Imran Khan has been saying there should be a uniform system of education in Pakistan. Instead, there are three: state sector, private sector and madrassa. Someone has applied a gloss to his thinking: we are producing three types of educated individuals who tend not to agree in their attitudes. Somehow, uniformity of thinking is the criterion; and Pakistan will be better off if everybody thought the same and did not differ.
For some, it is wrong that the private sector stream is where only the privileged are educated. It offends their egalitarian view to see the poor remain outside the ambit of good-quality education. But the private stream of education is not only for the rich; some low-grade English-medium schools cater to the middle and lower middle classes as well. That’s the way it has always been in Islam’s historic madrassas too.
Three nations under Raj
Those who point to “three nations” being nurtured by the trifurcated system remain too scared of the non-state actors to criticize the madrassa system. Given that Pakistan’s ideology continues to converge to stringency of faith, the madrassa may be the utopian locus to aspire to. Currently, the mind is focused on how to reduce the salience of the “unbridled” private sector education, which makes its pupils take “foreign exams.”
The state-run system is either dead or dying because of the declining outreach capacity of the provinces and a derelict teaching community. Research shows that the private sector English-medium institutions—where all subjects are taught in English—have better teachers. Circumstances have pushed parents to lean on this system to make their children more suitable for the job market which, in turn, interfaces more than ever before with the global job market.
One critic of the “three streams” could not hide his offense at the English medium schools “aspiring to multinationals instead of state employment.” (It is true that universities such as LUMS have lowered the quality of civil service by attracting the good graduates to the private sector; but this has happened in India too.) Normally, anyone would think of upgrading the state sector instead of punishing the private sector.

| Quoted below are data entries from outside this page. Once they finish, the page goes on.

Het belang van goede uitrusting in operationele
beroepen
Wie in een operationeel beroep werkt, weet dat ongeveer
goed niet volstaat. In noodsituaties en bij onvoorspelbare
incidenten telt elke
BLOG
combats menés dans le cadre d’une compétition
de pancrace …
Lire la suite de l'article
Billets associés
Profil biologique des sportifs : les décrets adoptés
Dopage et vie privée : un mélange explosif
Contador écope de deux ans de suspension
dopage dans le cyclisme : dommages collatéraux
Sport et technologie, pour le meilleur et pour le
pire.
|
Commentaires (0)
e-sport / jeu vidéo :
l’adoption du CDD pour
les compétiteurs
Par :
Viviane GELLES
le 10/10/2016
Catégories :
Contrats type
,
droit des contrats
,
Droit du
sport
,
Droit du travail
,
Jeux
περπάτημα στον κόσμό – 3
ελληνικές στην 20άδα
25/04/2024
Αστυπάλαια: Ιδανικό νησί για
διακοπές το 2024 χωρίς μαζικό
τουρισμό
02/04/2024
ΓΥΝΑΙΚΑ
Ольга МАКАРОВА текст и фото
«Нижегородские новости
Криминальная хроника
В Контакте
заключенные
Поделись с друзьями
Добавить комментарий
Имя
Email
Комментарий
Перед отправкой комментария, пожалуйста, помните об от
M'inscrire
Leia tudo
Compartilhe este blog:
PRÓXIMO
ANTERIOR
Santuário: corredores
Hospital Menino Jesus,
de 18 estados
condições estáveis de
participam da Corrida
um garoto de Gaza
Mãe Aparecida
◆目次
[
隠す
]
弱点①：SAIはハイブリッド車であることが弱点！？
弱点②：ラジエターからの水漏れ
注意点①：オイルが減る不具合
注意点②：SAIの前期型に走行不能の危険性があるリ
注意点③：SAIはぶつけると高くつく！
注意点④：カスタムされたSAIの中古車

Pakistan has often been called a “state without a nation” meaning that it is a geographic unit without much cohesion among the people who live in it. Pakistan first became conscious of it after 1947, and soon found its cure in One Unit, which wiped out the provinces and their regional identities. After that, ideology was roped in to create the unity the state lacked. Today, Pakistan remains nation-less. We tried unity. Let us give diversity a chance and align ourselves with the globally accepted norm of scientific knowledge pointed out by Noam Chomsky.